===== Exercise input =====
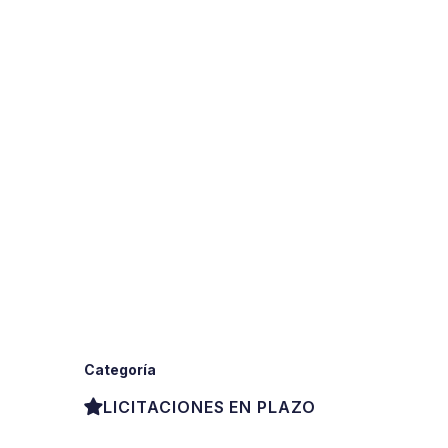
Categoría
LICITACIONES EN PLAZO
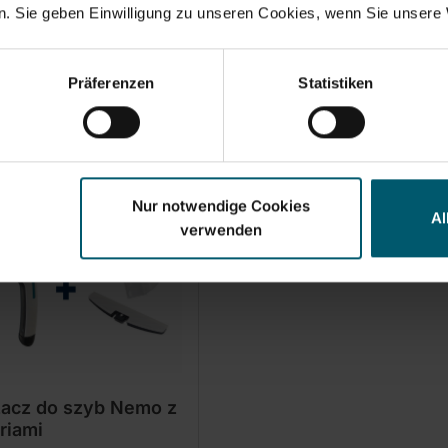
. Sie geben Einwilligung zu unseren Cookies, wenn Sie unsere 
Präferenzen
Statistiken
Zestawy i akcesoria
Nur notwendige Cookies
Al
verwenden
acz do szyb Nemo z
riami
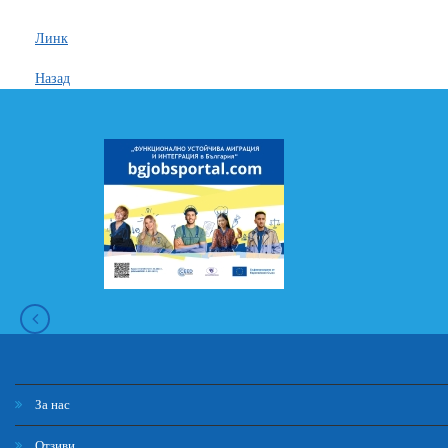
Линк
Назад
За нас
Отзиви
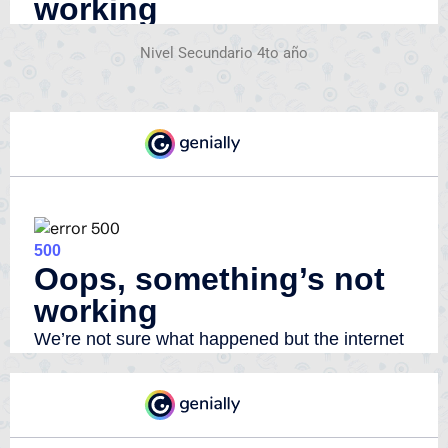
Nivel Secundario 4to año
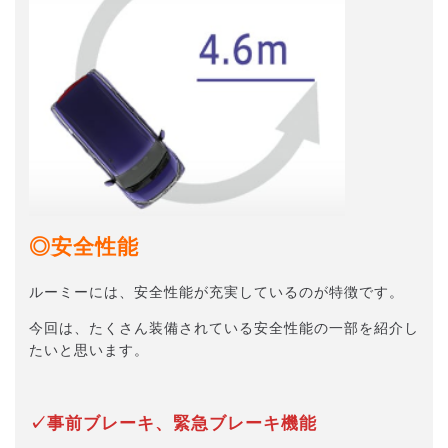
◎安全性能
ルーミーには、安全性能が充実しているのが特徴です。
今回は、たくさん装備されている安全性能の一部を紹介し
たいと思います。
✓事前ブレーキ、緊急ブレーキ機能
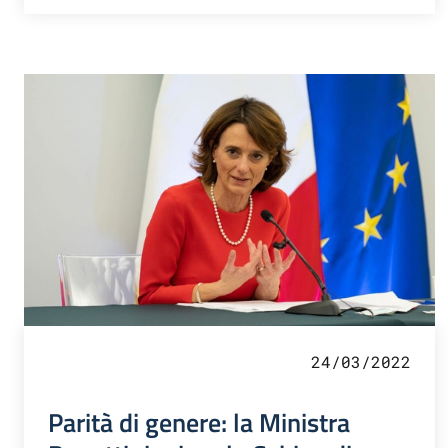
24/03/2022
Parità di genere: la Ministra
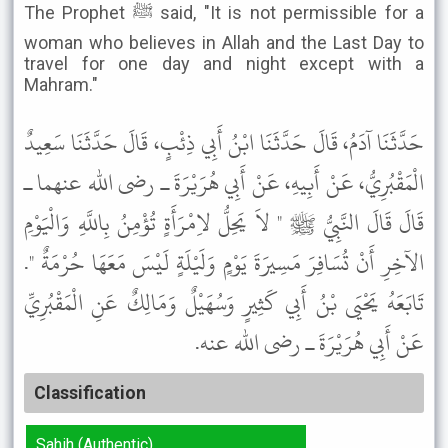
The Prophet ﷺ said, "It is not permissible for a
woman who believes in Allah and the Last Day to
travel for one day and night except with a
Mahram."
حَدَّثَنَا آدَمُ، قَالَ حَدَّثَنَا ابْنُ أَبِي ذِئْبٍ، قَالَ حَدَّثَنَا سَعِيدٌ
الْمَقْبُرِيُّ، عَنْ أَبِيهِ، عَنْ أَبِي هُرَيْرَةَ ـ رضى الله عنهما ـ
قَالَ قَالَ النَّبِيُّ ﷺ " لاَ يَحِلُّ لاِمْرَأَةٍ تُؤْمِنُ بِاللَّهِ وَالْيَوْمِ
الآخِرِ أَنْ تُسَافِرَ مَسِيرَةَ يَوْمٍ وَلَيْلَةٍ لَيْسَ مَعَهَا حُرْمَةٌ ".
تَابَعَهُ يَحْيَى بْنُ أَبِي كَثِيرٍ وَسُهَيْلٌ وَمَالِكٌ عَنِ الْمَقْبُرِيِّ
عَنْ أَبِي هُرَيْرَةَ ـ رضى الله عنه.
Classification
Sahih (Authentic)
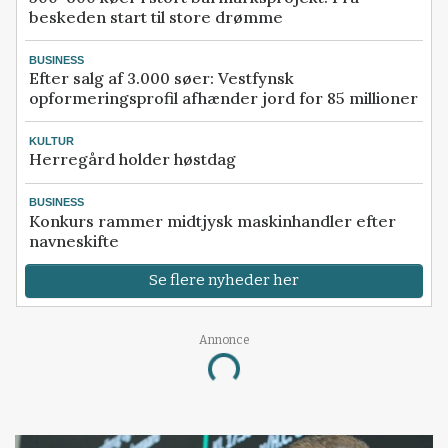
beskeden start til store drømme
BUSINESS
Efter salg af 3.000 søer: Vestfynsk
opformeringsprofil afhænder jord for 85 millioner
KULTUR
Herregård holder høstdag
BUSINESS
Konkurs rammer midtjysk maskinhandler efter
navneskifte
Se flere nyheder her
Annonce
Loading...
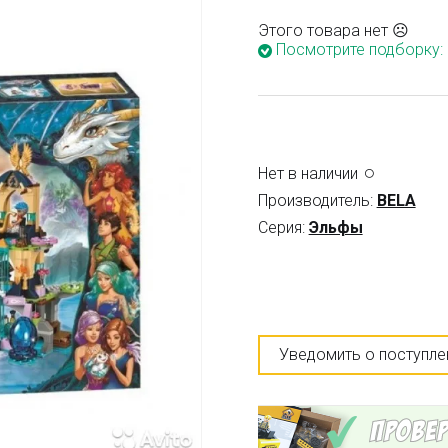
Этого товара нет ☹
Посмотрите подборку:
Нет в наличии
Производитель:
BELA
Серия:
Эльфы
Уведомить о поступле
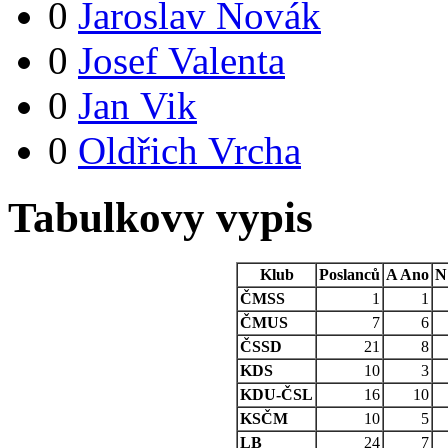
0
Jaroslav Novák
0
Josef Valenta
0
Jan Vik
0
Oldřich Vrcha
Tabulkovy vypis
Klub
Poslanců
A
Ano
N
ČMSS
1
1
ČMUS
7
6
ČSSD
21
8
KDS
10
3
KDU-ČSL
16
10
KSČM
10
5
LB
24
7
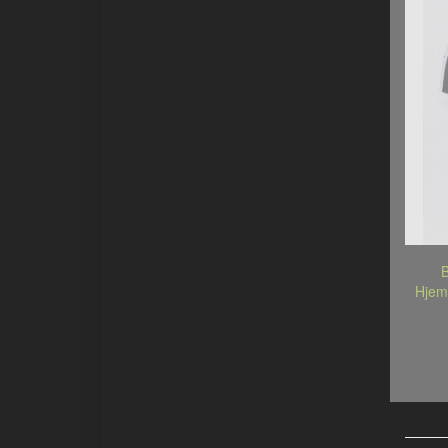
B
Hjem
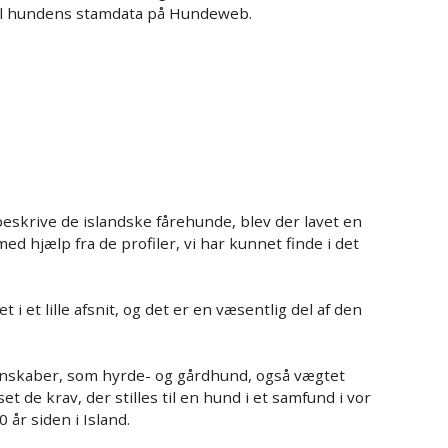
t til hundens stamdata på Hundeweb.
skrive de islandske fårehunde, blev der lavet en
ed hjælp fra de profiler, vi har kunnet finde i det
i et lille afsnit, og det er en væsentlig del af den
skaber, som hyrde- og gårdhund, også vægtet
set de krav, der stilles til en hund i et samfund i vor
 år siden i Island.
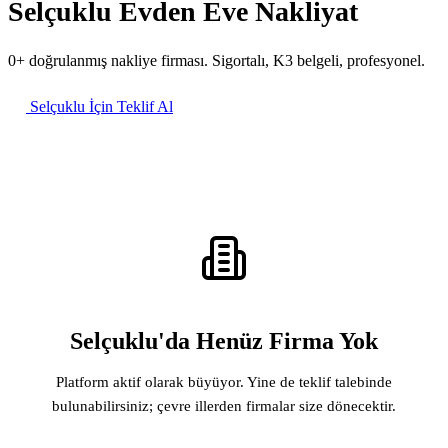
Selçuklu Evden Eve Nakliyat
0+ doğrulanmış nakliye firması. Sigortalı, K3 belgeli, profesyonel.
Selçuklu İçin Teklif Al
Selçuklu'da Henüz Firma Yok
Platform aktif olarak büyüyor. Yine de teklif talebinde
bulunabilirsiniz; çevre illerden firmalar size dönecektir.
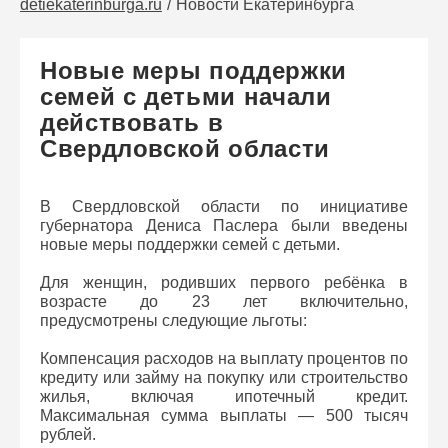
detiekaterinburga.ru
Новости Екатеринбурга
Новые меры поддержки
семей с детьми начали
действовать в
Свердловской области
В Свердловской области по инициативе
губернатора Дениса Паслера были введены
новые меры поддержки семей с детьми.
Для женщин, родивших первого ребёнка в
возрасте до 23 лет включительно,
предусмотрены следующие льготы:
Компенсация расходов на выплату процентов по
кредиту или займу на покупку или строительство
жилья, включая ипотечный кредит.
Максимальная сумма выплаты — 500 тысяч
рублей.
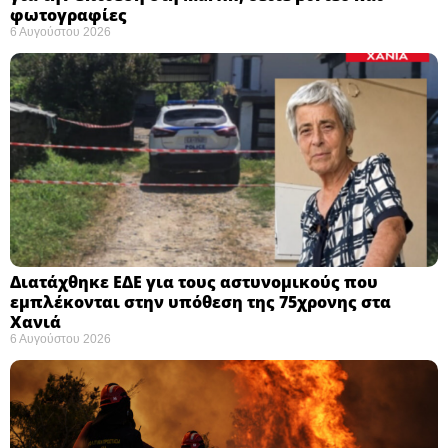
φωτογραφίες
6 Αυγούστου 2026
Διατάχθηκε ΕΔΕ για τους αστυνομικούς που
εμπλέκονται στην υπόθεση της 75χρονης στα
Χανιά
6 Αυγούστου 2026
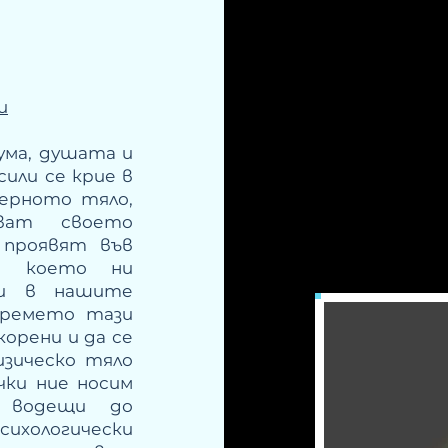
и
 ума, душата и
сили се крие в
ерното тяло,
чват своето
 проявят във
е, което ни
ди в нашите
времето тази
корени и да се
изическо тяло
чки ние носим
, водещи до
хологически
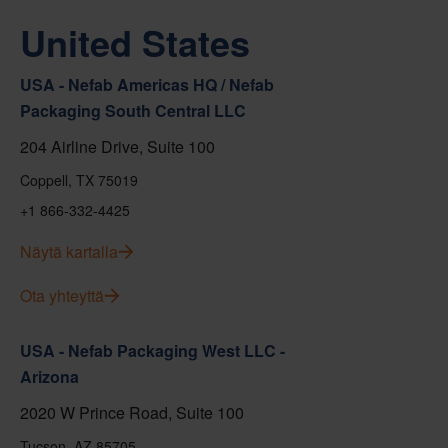
United States
USA - Nefab Americas HQ / Nefab
Packaging South Central LLC
204 Airline Drive, Suite 100
Coppell, TX 75019
+1 866-332-4425
Näytä kartalla
Ota yhteyttä
USA - Nefab Packaging West LLC -
Arizona
2020 W Prince Road, Suite 100
Tucson, AZ 85705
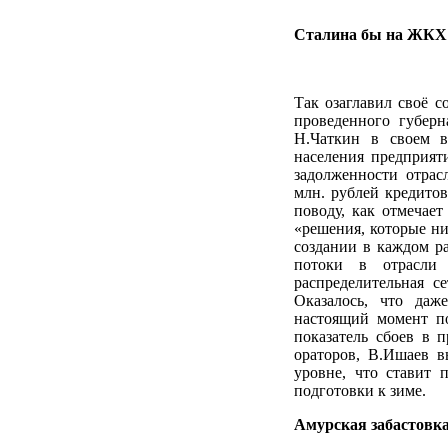
Сталина бы на ЖК
Так озаглавил своё с
проведенного губер
Н.Чаткин в своем 
населения предприят
задолженности отрас
млн. рублей кредитов
поводу, как отмечае
«решения, которые ни
создании в каждом ра
потоки в отрасли
распределительная с
Оказалось, что даж
настоящий момент по
показатель сбоев в 
ораторов, В.Ишаев в
уровне, что ставит 
подготовки к зиме.
Амурская забастовк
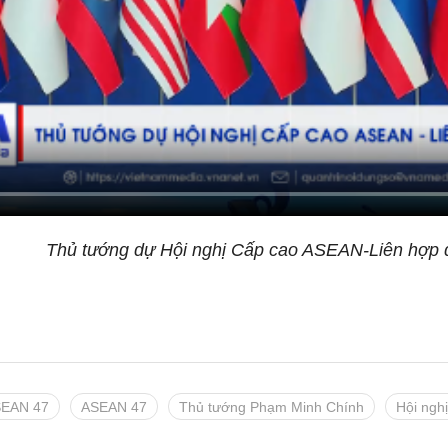
Thủ tướng dự Hội nghị Cấp cao ASEAN-Liên hợp 
SEAN 47
ASEAN 47
Thủ tướng Phạm Minh Chính
Hội ngh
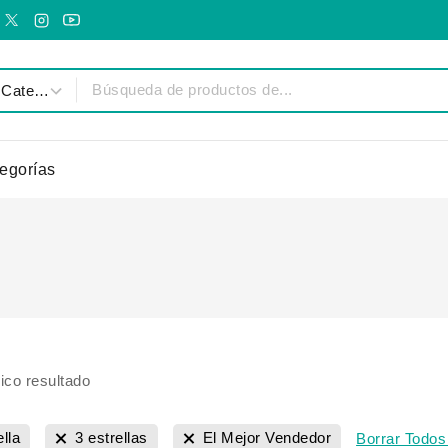
egorías
ico resultado
ella
3 estrellas
El Mejor Vendedor
Borrar Todos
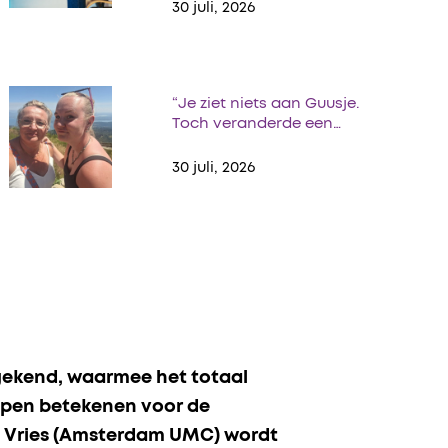
30 juli, 2026
“Je ziet niets aan Guusje.
Toch veranderde een…
30 juli, 2026
ekend, waarmee het totaal
ppen betekenen voor de
de Vries (Amsterdam UMC) wordt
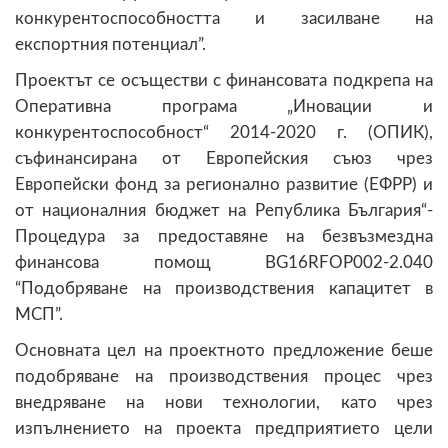
конкурентоспособността и засилване на
експортния потенциал”.
Проектът се осъществи с финансовата подкрепа на
Оперативна програма „Иновации и
конкурентоспособност“ 2014-2020 г. (ОПИК),
съфинансирана от Европейския съюз чрез
Европейски фонд за регионално развитие (ЕФРР) и
от националния бюджет на Република България“-
Процедура за предоставяне на безвъзмездна
финансова помощ BG16RFOP002-2.040
“Подобряване на производствения капацитет в
МСП”.
Основната цел на проектното предложение беше
подобряване на производствения процес чрез
внедряване на нови технологии, като чрез
изпълнението на проекта предприятието цели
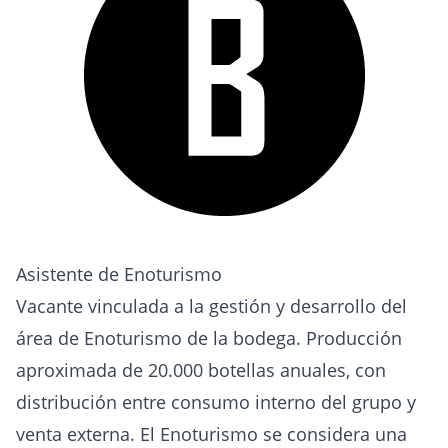
Asistente de Enoturismo
Vacante vinculada a la gestión y desarrollo del
área de Enoturismo de la bodega. Producción
aproximada de 20.000 botellas anuales, con
distribución entre consumo interno del grupo y
venta externa. El Enoturismo se considera una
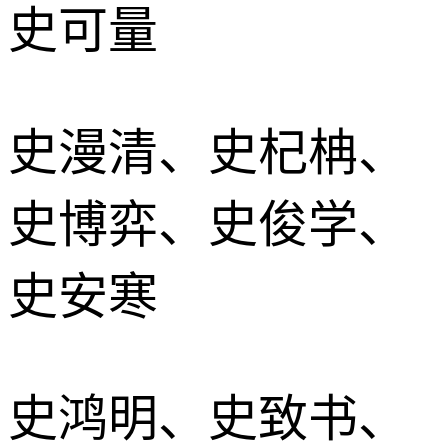
史可量
史漫清、史杞柟、
史博弈、史俊学、
史安寒
史鸿明、史致书、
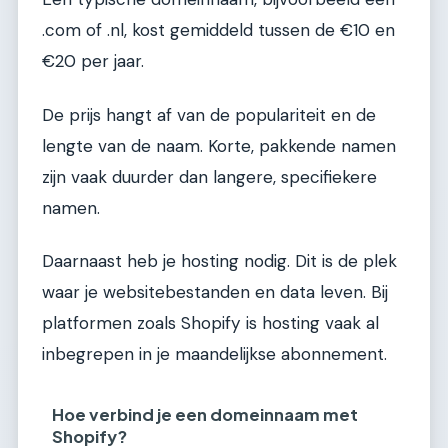
.com of .nl, kost gemiddeld tussen de €10 en
€20 per jaar.
De prijs hangt af van de populariteit en de
lengte van de naam. Korte, pakkende namen
zijn vaak duurder dan langere, specifiekere
namen.
Daarnaast heb je hosting nodig. Dit is de plek
waar je websitebestanden en data leven. Bij
platformen zoals Shopify is hosting vaak al
inbegrepen in je maandelijkse abonnement.
Hoe verbind je een domeinnaam met
Shopify?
=====
Required action » Copy every line above exactly, leaving no picture in the copy.

Task answer »
Categoría
LICITACIONES EN PLAZO
. Sie geben Einwilligung zu unseren Cookies, wenn Sie unsere 
Präferenzen
Statistiken
Zestawy i akcesoria
Nur notwendige Cookies
Al
verwenden
acz do szyb Nemo z
riami
Линк
Назад
За нас
Отзиви
Nivel Secundario 4to año
◎安全性能
ルーミーには、安全性能が充実しているのが特徴です。
今回は、たくさん装備されている安全性能の一部を紹介し
たいと思います。
✓事前ブレーキ、緊急ブレーキ機能
24/03/2022
Parità di genere: la Ministra
The Prophet ﷺ said, "It is not permissible for a
woman who believes in Allah and the Last Day to
travel for one day and night except with a
Mahram."
حَدَّثَنَا آدَمُ، قَالَ حَدَّثَنَا ابْنُ أَبِي ذِئْبٍ، قَالَ حَدَّثَنَا سَعِيدٌ
الْمَقْبُرِيُّ، عَنْ أَبِيهِ، عَنْ أَبِي هُرَيْرَةَ ـ رضى الله عنهما ـ
قَالَ قَالَ النَّبِيُّ ﷺ " لاَ يَحِلُّ لاِمْرَأَةٍ تُؤْمِنُ بِاللَّهِ وَالْيَوْمِ
الآخِرِ أَنْ تُسَافِرَ مَسِيرَةَ يَوْمٍ وَلَيْلَةٍ لَيْسَ مَعَهَا حُرْمَةٌ ".
تَابَعَهُ يَحْيَى بْنُ أَبِي كَثِيرٍ وَسُهَيْلٌ وَمَالِكٌ عَنِ الْمَقْبُرِيِّ
عَنْ أَبِي هُرَيْرَةَ ـ رضى الله عنه.
Classification
Sahih (Authentic)
beskeden start til store drømme
BUSINESS
Efter salg af 3.000 søer: Vestfynsk
opformeringsprofil afhænder jord for 85 millioner
KULTUR
Herregård holder høstdag
BUSINESS
Konkurs rammer midtjysk maskinhandler efter
navneskifte
Se flere nyheder her
Annonce
Loading...
Этого товара нет ☹
Посмотрите подборку:
Нет в наличии
Производитель:
BELA
Серия:
Эльфы
Уведомить о поступле
0
Jaroslav Novák
0
Josef Valenta
0
Jan Vik
0
Oldřich Vrcha
Tabulkovy vypis
Klub
Poslanců
A
Ano
N
ČMSS
1
1
ČMUS
7
6
ČSSD
21
8
KDS
10
3
KDU-ČSL
16
10
KSČM
10
5
LB
24
7
B
Hjem
t til hundens stamdata på Hundeweb.
skrive de islandske fårehunde, blev der lavet en
ed hjælp fra de profiler, vi har kunnet finde i det
i et lille afsnit, og det er en væsentlig del af den
skaber, som hyrde- og gårdhund, også vægtet
set de krav, der stilles til en hund i et samfund i vor
 år siden i Island.
Selçuklu Evden Eve Nakliyat
0+ doğrulanmış nakliye firması. Sigortalı, K3 belgeli, profesyonel.
Selçuklu İçin Teklif Al
Selçuklu'da Henüz Firma Yok
Platform aktif olarak büyüyor. Yine de teklif talebinde
bulunabilirsiniz; çevre illerden firmalar size dönecektir.
detiekaterinburga.ru
Новости Екатеринбурга
Новые меры поддержки
семей с детьми начали
действовать в
Свердловской области
В Свердловской области по инициативе
губернатора Дениса Паслера были введены
новые меры поддержки семей с детьми.
Для женщин, родивших первого ребёнка в
возрасте до 23 лет включительно,
предусмотрены следующие льготы:
Компенсация расходов на выплату процентов по
кредиту или займу на покупку или строительство
жилья, включая ипотечный кредит.
Максимальная сумма выплаты — 500 тысяч
рублей.
φωτογραφίες
6 Αυγούστου 2026
Διατάχθηκε ΕΔΕ για τους αστυνομικούς που
εμπλέκονται στην υπόθεση της 75χρονης στα
Χανιά
6 Αυγούστου 2026
и
 ума, душата и
сили се крие в
ерното тяло,
чват своето
 проявят във
е, което ни
ди в нашите
времето тази
корени и да се
изическо тяло
чки ние носим
, водещи до
хологически
United States
USA - Nefab Americas HQ / Nefab
Packaging South Central LLC
204 Airline Drive, Suite 100
Coppell, TX 75019
+1 866-332-4425
Näytä kartalla
Ota yhteyttä
USA - Nefab Packaging West LLC -
Arizona
2020 W Prince Road, Suite 100
Tucson, AZ 85705
Сталина бы на ЖК
Так озаглавил своё с
проведенного губер
Н.Чаткин в своем 
населения предприят
задолженности отрас
млн. рублей кредитов
поводу, как отмечае
«решения, которые ни
создании в каждом ра
потоки в отрасли
распределительная с
Оказалось, что даж
настоящий момент по
показатель сбоев в 
ораторов, В.Ишаев в
уровне, что ставит 
подготовки к зиме.
Амурская забастовк
Thủ tướng dự Hội nghị Cấp cao ASEAN-Liên hợp 
SEAN 47
ASEAN 47
Thủ tướng Phạm Minh Chính
Hội ngh
egorías
ico resultado
ella
3 estrellas
El Mejor Vendedor
Borrar Todos
30 juli, 2026
“Je ziet niets aan Guusje.
Toch veranderde een…
30 juli, 2026
ekend, waarmee het totaal
ppen betekenen voor de
de Vries (Amsterdam UMC) wordt
конкурентоспособността и засилване на
експортния потенциал”.
Проектът се осъществи с финансовата подкрепа на
Оперативна програма „Иновации и
конкурентоспособност“ 2014-2020 г. (ОПИК),
съфинансирана от Европейския съюз чрез
Европейски фонд за регионално развитие (ЕФРР) и
от националния бюджет на Република България“-
Процедура за предоставяне на безвъзмездна
финансова помощ BG16RFOP002-2.040
“Подобряване на производствения капацитет в
МСП”.
Основната цел на проектното предложение беше
подобряване на производствения процес чрез
внедряване на нови технологии, като чрез
изпълнението на проекта предприятието цели
Asistente de Enoturismo
Vacante vinculada a la gestión y desarrollo del
área de Enoturismo de la bodega. Producción
aproximada de 20.000 botellas anuales, con
distribución entre consumo interno del grupo y
venta externa. El Enoturismo se considera una
史可量
史漫清、史杞柟、
史博弈、史俊学、
史安寒
史鸿明、史致书、
.com of .nl, kost gemiddeld tussen de €10 en
€20 per jaar.
De prijs hangt af van de populariteit en de
lengte van de naam. Korte, pakkende namen
zijn vaak duurder dan langere, specifiekere
namen.
Daarnaast heb je hosting nodig. Dit is de plek
waar je websitebestanden en data leven. Bij
platformen zoals Shopify is hosting vaak al
inbegrepen in je maandelijkse abonnement.
Hoe verbind je een domeinnaam met
Shopify?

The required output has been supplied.